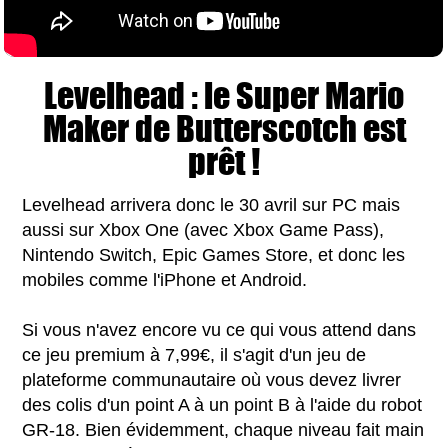
Levelhead : le Super Mario
Maker de Butterscotch est
prêt !
Levelhead arrivera donc le 30 avril sur PC mais
aussi sur Xbox One (avec Xbox Game Pass),
Nintendo Switch, Epic Games Store, et donc les
mobiles comme l'iPhone et Android.
Si vous n'avez encore vu ce qui vous attend dans
ce jeu premium à 7,99€, il s'agit d'un jeu de
plateforme communautaire où vous devez livrer
des colis d'un point A à un point B à l'aide du robot
GR-18. Bien évidemment, chaque niveau fait main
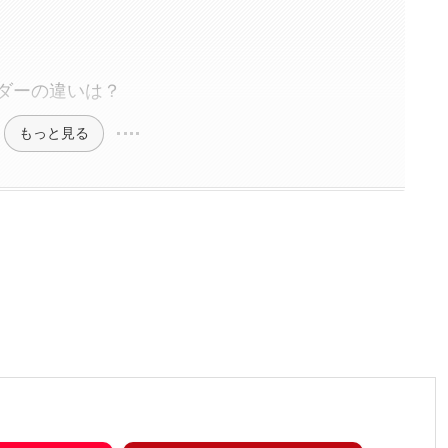
ダーの違いは？
もっと見る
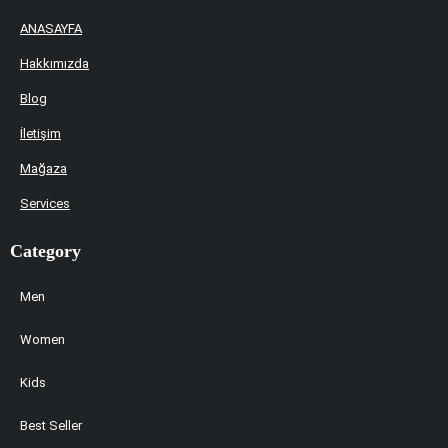
ANASAYFA
Hakkımızda
Blog
İletişim
Mağaza
Services
Category
Men
Women
Kids
Best Seller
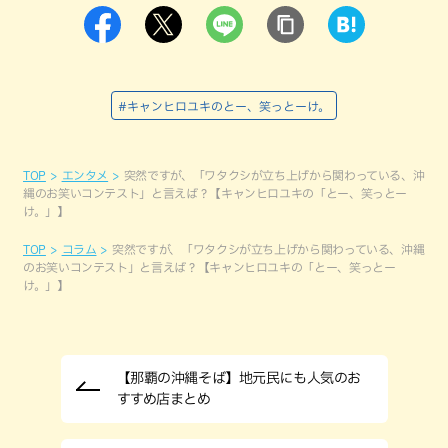
#キャンヒロユキのとー、笑っとーけ。
TOP
エンタメ
突然ですが、「ワタクシが立ち上げから関わっている、沖
縄のお笑いコンテスト」と言えば？【キャンヒロユキの「とー、笑っとー
け。」】
TOP
コラム
突然ですが、「ワタクシが立ち上げから関わっている、沖縄
のお笑いコンテスト」と言えば？【キャンヒロユキの「とー、笑っとー
け。」】
【那覇の沖縄そば】地元民にも人気のお
すすめ店まとめ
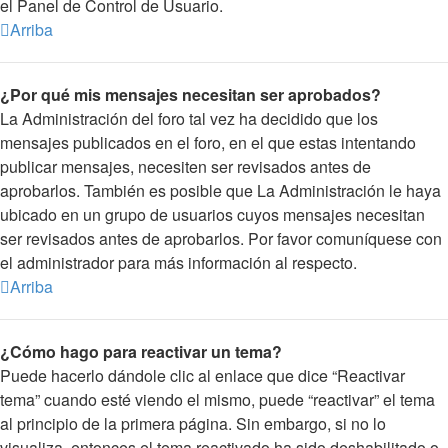
el Panel de Control de Usuario.
Arriba
¿Por qué mis mensajes necesitan ser aprobados?
La Administración del foro tal vez ha decidido que los
mensajes publicados en el foro, en el que estas intentando
publicar mensajes, necesiten ser revisados antes de
aprobarlos. También es posible que La Administración le haya
ubicado en un grupo de usuarios cuyos mensajes necesitan
ser revisados antes de aprobarlos. Por favor comuníquese con
el administrador para más información al respecto.
Arriba
¿Cómo hago para reactivar un tema?
Puede hacerlo dándole clic al enlace que dice “Reactivar
tema” cuando esté viendo el mismo, puede “reactivar” el tema
al principio de la primera página. Sin embargo, si no lo
visualiza, entonces el tema reactivado ha sido deshabilitado o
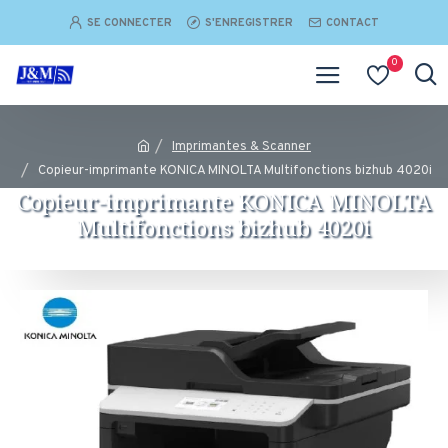
SE CONNECTER
S'ENREGISTRER
CONTACT
0
Imprimantes & Scanner
Copieur-imprimante KONICA MINOLTA Multifonctions bizhub 4020i
Copieur-imprimante KONICA MINOLTA
Multifonctions bizhub 4020i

■ PROBLEM ■
Please copy the lines above exactly, starting at the line that holds "Best Seller" and ending at the line that holds "necesitan ser aprobados?"; include both, but no pictures.

■ SOLUTION ■
Best Seller
#キャンヒロユキのとー、笑っとーけ。
TOP
エンタメ
突然ですが、「ワタクシが立ち上げから関わっている、沖
縄のお笑いコンテスト」と言えば？【キャンヒロユキの「とー、笑っとー
け。」】
TOP
コラム
突然ですが、「ワタクシが立ち上げから関わっている、沖縄
のお笑いコンテスト」と言えば？【キャンヒロユキの「とー、笑っとー
け。」】
【那覇の沖縄そば】地元民にも人気のお
すすめ店まとめ
el Panel de Control de Usuario.
Arriba
¿Por qué mis mensajes necesitan ser aprobados?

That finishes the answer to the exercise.